“I was stimulated deep in my brain and thought: yes: Wal-Mart: the cradle of Rome. And the Lottery Corporation of Canada is beholden to me. See, we have all worked very hard to put value down on paper, and I am not about to dishonor our efforts by never stealing from another man.
“I said yes to the world and I have never been told no since.”
I’m not always drawn to the kind of experimental writing where most of the interest is to be found between the lines. Maybe my attention span is too short, or maybe it’s not short enough. The thing is, it’s always sort of a surprise when I find something in this mode that I genuinely love, such as Donald Barthelme’s “The Indian Uprising,” or certain poems by John Ashbery or James Tate or Max Jacob, or, most recently, Kristina Born’s One Hour of Television.
One Hour of Television calls itself a novel but it reads more like television.
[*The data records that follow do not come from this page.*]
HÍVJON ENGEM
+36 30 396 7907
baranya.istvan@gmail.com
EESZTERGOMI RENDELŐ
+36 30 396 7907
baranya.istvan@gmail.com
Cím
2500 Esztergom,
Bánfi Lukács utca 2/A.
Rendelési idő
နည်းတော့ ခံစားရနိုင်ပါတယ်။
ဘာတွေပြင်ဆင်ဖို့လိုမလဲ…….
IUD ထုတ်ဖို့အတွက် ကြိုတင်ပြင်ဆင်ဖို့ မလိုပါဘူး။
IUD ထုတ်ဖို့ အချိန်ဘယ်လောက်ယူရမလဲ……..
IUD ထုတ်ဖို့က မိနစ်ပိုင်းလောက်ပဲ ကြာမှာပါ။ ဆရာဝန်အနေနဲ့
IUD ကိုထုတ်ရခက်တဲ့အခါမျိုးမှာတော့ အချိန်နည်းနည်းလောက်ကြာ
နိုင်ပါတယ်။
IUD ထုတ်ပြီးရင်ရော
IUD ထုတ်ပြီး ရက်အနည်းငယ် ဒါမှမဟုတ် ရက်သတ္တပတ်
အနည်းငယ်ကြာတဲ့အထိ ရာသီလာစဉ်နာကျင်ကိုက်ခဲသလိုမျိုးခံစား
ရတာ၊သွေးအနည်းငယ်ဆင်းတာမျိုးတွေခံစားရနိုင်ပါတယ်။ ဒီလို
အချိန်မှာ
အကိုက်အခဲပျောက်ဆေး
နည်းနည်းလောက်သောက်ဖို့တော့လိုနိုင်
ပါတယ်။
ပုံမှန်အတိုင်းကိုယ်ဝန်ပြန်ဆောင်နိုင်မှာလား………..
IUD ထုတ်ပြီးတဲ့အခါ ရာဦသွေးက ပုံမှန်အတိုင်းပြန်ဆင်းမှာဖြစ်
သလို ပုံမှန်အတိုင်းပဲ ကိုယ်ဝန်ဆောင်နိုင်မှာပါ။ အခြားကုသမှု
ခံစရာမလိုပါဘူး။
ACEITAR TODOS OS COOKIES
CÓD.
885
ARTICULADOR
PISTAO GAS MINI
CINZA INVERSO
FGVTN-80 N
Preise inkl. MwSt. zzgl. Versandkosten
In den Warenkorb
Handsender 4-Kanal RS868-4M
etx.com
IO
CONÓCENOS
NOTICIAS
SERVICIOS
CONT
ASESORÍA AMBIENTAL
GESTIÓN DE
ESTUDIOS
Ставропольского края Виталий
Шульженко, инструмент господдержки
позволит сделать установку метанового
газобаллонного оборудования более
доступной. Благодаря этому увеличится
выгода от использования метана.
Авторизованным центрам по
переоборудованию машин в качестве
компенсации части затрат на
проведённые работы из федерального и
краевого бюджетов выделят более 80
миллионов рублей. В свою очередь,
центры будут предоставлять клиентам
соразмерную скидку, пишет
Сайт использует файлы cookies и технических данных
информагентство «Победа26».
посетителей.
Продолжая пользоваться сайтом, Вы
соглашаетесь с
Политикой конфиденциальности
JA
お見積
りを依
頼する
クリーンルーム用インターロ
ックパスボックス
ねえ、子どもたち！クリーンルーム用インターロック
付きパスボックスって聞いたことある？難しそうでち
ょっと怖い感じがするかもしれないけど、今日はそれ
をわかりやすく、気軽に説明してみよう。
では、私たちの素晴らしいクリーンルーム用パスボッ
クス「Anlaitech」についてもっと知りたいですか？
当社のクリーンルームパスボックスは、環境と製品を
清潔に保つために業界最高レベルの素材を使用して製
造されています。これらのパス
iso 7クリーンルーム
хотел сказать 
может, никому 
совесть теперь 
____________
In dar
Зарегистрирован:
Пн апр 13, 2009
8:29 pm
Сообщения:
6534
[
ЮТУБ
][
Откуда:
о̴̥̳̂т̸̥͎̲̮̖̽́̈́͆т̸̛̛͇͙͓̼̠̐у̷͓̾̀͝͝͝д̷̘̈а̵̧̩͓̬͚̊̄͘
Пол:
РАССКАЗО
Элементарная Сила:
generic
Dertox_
Not a TV program, but television as we usually take it in: disconnected moments of a half-understood storyline that we keep returning to as we flip through the channels, waiting for something else to come on, across intervals haunted by voices randomly telling us things or selling us things.
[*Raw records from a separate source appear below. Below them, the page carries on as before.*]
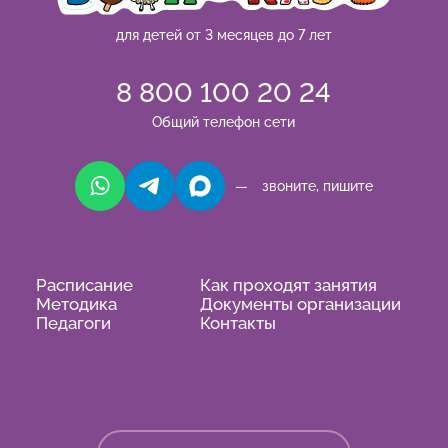
для детей от 3 месяцев до 7 лет
8 800 100 20 24
Общий телефон сети
— звоните, пишите
Расписание
Как проходят занятия
Методика
Документы организации
Педагоги
Контакты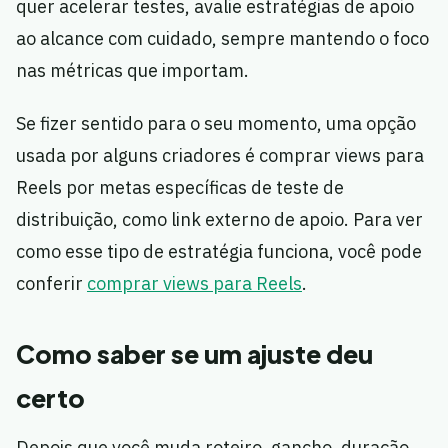
quer acelerar testes, avalie estratégias de apoio
ao alcance com cuidado, sempre mantendo o foco
nas métricas que importam.
Se fizer sentido para o seu momento, uma opção
usada por alguns criadores é comprar views para
Reels por metas específicas de teste de
distribuição, como link externo de apoio. Para ver
como esse tipo de estratégia funciona, você pode
conferir
comprar views para Reels
.
Como saber se um ajuste deu
certo
Depois que você muda roteiro, gancho, duração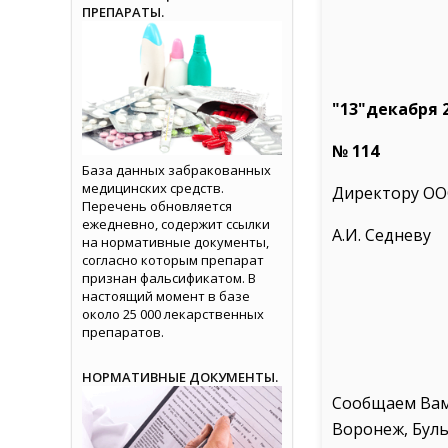
ПРЕПАРАТЫ.
"13"декабря 2
№ 114
База данных забракованных
медицинских средств.
Директору ОО
Перечень обновляется
ежедневно, содержит ссылки
А.И. Седневу
на нормативные документы,
согласно которым препарат
признан фальсификатом. В
настоящий момент в базе
около 25 000 лекарственных
препаратов.
НОРМАТИВНЫЕ ДОКУМЕНТЫ.
Сообщаем Вам,
Воронеж, Буль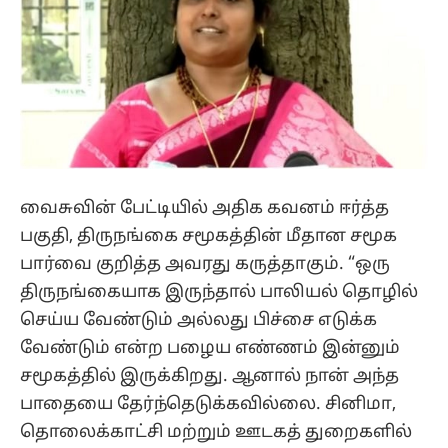
வைசுவின் பேட்டியில் அதிக கவனம் ஈர்த்த
பகுதி, திருநங்கை சமூகத்தின் மீதான சமூக
பார்வை குறித்த அவரது கருத்தாகும். “ஒரு
திருநங்கையாக இருந்தால் பாலியல் தொழில்
செய்ய வேண்டும் அல்லது பிச்சை எடுக்க
வேண்டும் என்ற பழைய எண்ணம் இன்னும்
சமூகத்தில் இருக்கிறது. ஆனால் நான் அந்த
பாதையை தேர்ந்தெடுக்கவில்லை. சினிமா,
தொலைக்காட்சி மற்றும் ஊடகத் துறைகளில்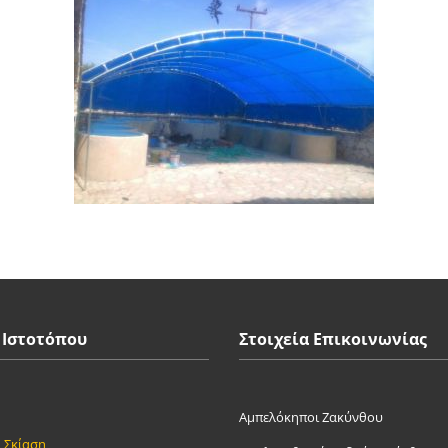
 Ιστοτόπου
Στοιχεία Επικοινωνίας
Αμπελόκηποι Ζακύνθου
 Σκίαση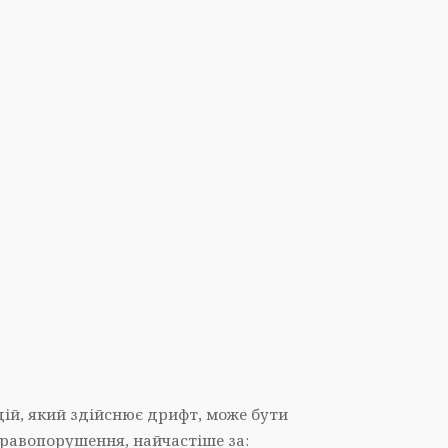
дій, який здійснює дрифт, може бути
правопорушення, найчастіше за: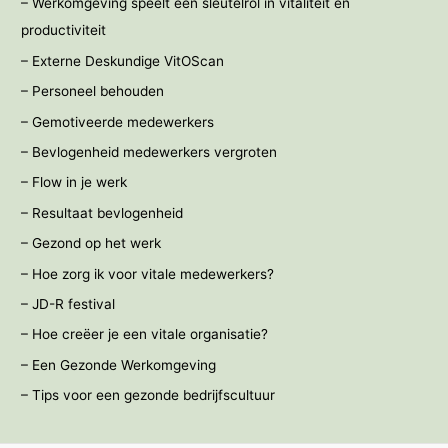
– Werkomgeving speelt een sleutelrol in vitaliteit en
productiviteit
– Externe Deskundige VitOScan
– Personeel behouden
– Gemotiveerde medewerkers
– Bevlogenheid medewerkers vergroten
– Flow in je werk
– Resultaat bevlogenheid
– Gezond op het werk
– Hoe zorg ik voor vitale medewerkers?
– JD-R festival
– Hoe creëer je een vitale organisatie?
– Een Gezonde Werkomgeving
– Tips voor een gezonde bedrijfscultuur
Such a high noise-to-signal ratio might have frustrated me had the writing not been funny enough to keep me reading. And as I did the work took shape in another way, one grounded not in channel-surfing passivity but in a feeling of crisis. What I picked up on was the fact that its central recurring situation implied a narrative perspective debilitated by a life-threatening head trauma, possibly sustained in the course of an attempted robbery. “They said I would be accompanied by visual hallucinations but everything I have seen is real,” we are told at one point, and later what appears to be the same first-person voice remarks, acknowledging the vertiginous limits of that which he can vouch for, “This is how it is and who knows what it was before.” As there’s no way to draw a hard line between what does and doesn’t belong to this perspective, it seeps through all the various layers of the work, transforming its nonsense elements into the record of a desperate failure to make sense of one’s world.
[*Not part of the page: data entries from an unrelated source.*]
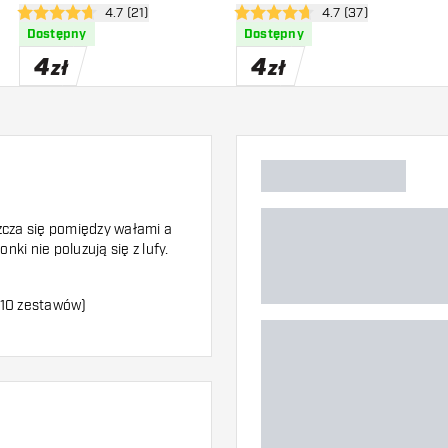
zji
otwórz panel recenzji
4.7 (21)
otwórz panel recenzj
4.7 (37)
4.7 gwiazdki oceny
4.7 gwiazdki oceny
Dostępny
Dostępny
4
4
zł
zł
zcza się pomiędzy wałami a
nki nie poluzują się z lufy.
(10 zestawów)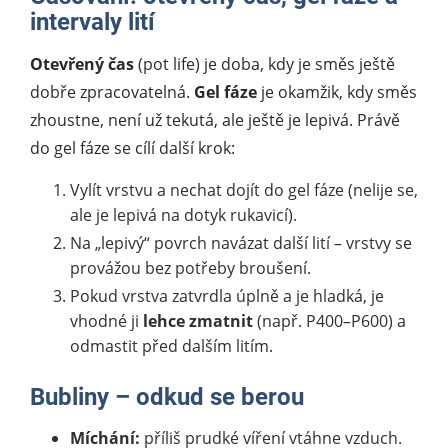
intervaly lití
Otevřený čas
(pot life) je doba, kdy je směs ještě
dobře zpracovatelná.
Gel fáze
je okamžik, kdy směs
zhoustne, není už tekutá, ale ještě je lepivá. Právě
do gel fáze se cílí další krok:
Vylít vrstvu a nechat dojít do gel fáze (nelije se,
ale je lepivá na dotyk rukavicí).
Na „lepivý“ povrch navázat další lití – vrstvy se
provážou bez potřeby broušení.
Pokud vrstva zatvrdla úplně a je hladká, je
vhodné ji
lehce zmatnit
(např. P400–P600) a
odmastit před dalším litím.
Bubliny – odkud se berou
Míchání:
příliš prudké víření vtáhne vzduch.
The emergency being evoked would seem at the same time to be a social one. Even the imagery used to establish it instantly mutates into the geopolitical: “Jean-Phillipe’s red spot was the shape of Cuba and mine was the shape of the United States. We were about to make a historic trade agreement.” Born writes a lot about what a nation is (“A nation’s relationship with its bird has no known biological role”) and what a person is (“A person and his compounds, upon entering the food chain, are progressively metabolized to a less toxic form of person”), and even more about Erin Brockovich (“Who knows if Erin Brockovich could have happened in real life. Not just tits out to here–I mean people deceiving people on such a huge scale that it causes the deceived ones to die.”) Perhaps her most characteristic motif is to assume a voice of authority (whether scientific, medical, historical, journalistic, narrative, civic, or some mix of these) and descend sharply into dementia. Something has gone wrong with these messages, though it’s usually unclear how the problem arose. Only occasionally can a note of open satire be made out, as in the following passage:
Superman is inert for most practical purposes. Only springing to life, as it were, under pressure of grave danger. Like, if you were making toast, he wouldn’t be Superman for that. He would be Clark Kent making you toast, and maybe his glasses would fog up with the steam or something, but that’s all. Or say a country in Africa has been without clean water for pretty much forever: he’d just be Clark Kent for that. That’s already beyond the pale.
I’ll close by quoting another of the brief sections the work is made up of, one that is more typically oblique and, to my ear, just utterly beautiful:
The house, house repairs, cars and repairs, whether or not to eat out, the pets, do we even have pets or did that one die, at least four nights a week away playing cards, whether or not to play cards on days when cards are not typically played, the holidays, the payments for the house and the cars and the pets and the holidays and the children, the beautiful glistening babysitter, the children, whether or not to have more children, do we even have children or did that one die.